The stone wall sits inside a grotto on The Weirs next to the Bishop on the Bridge pub. In recent months the wall has been engulfed with plant growth.

This column wrote a piece and the city council sent a team to clear the weeds.

It prompted Belgarum, whose name was inspired by the Roman name for the city, Venta Belgarum, to ponder the history of the small structure that is largely ignored by passers-by.

What was it for? Who built it? and when? Was the wall part of the city defences or was it a house, a meeting place, a shop or a warehouse? It was definitely next to the river which, according to the information sign on the wooden railings, was much wider than it is today.

The fact that the wall is now below ground shows how the ground level has risen in the 1,600-1,800 years since.

Who might have built it?
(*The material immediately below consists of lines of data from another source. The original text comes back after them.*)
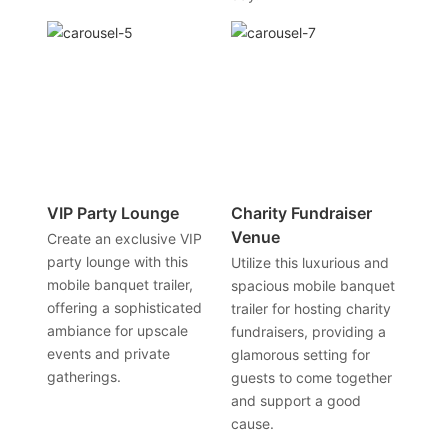
VIP Party Lounge
Charity Fundraiser
Venue
Create an exclusive VIP
party lounge with this
Utilize this luxurious and
mobile banquet trailer,
spacious mobile banquet
offering a sophisticated
trailer for hosting charity
ambiance for upscale
fundraisers, providing a
events and private
glamorous setting for
gatherings.
guests to come together
and support a good
cause.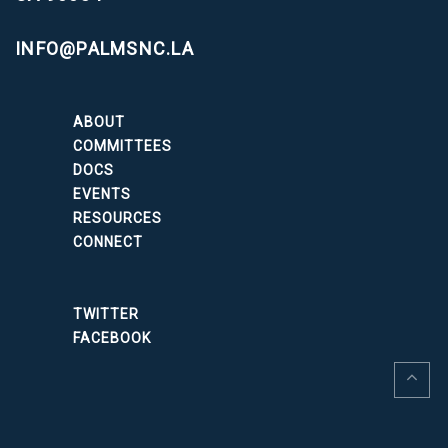
INFO@PALMSNC.LA
ABOUT
COMMITTEES
DOCS
EVENTS
RESOURCES
CONNECT
TWITTER
FACEBOOK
A Roman workmen from the far reaches of the Empire - Morocco, Greece or Turkey? Or perhaps a native craftsman living in a round hut at Owslebury or Twyford and commuting in every day? The native Britons would have done the manual labour of bringing in the stone, while their Roman overseers, not necessarily from Rome, would have given the instructions.

About the only thing we can be fairly certain of is that it was constructed before 410AD when the Romans retreated from Britain to better defend the heart of their empire from the attacks of the pagan invaders, the Goths, the Huns, the Alans and the Lombards.

Winchester slumped into anarchy as the Angles and Saxons invaded and pushed aside the Britons. Winchester is thought to have been largely abandoned before its later rebirth and growth from the seventh century onwards.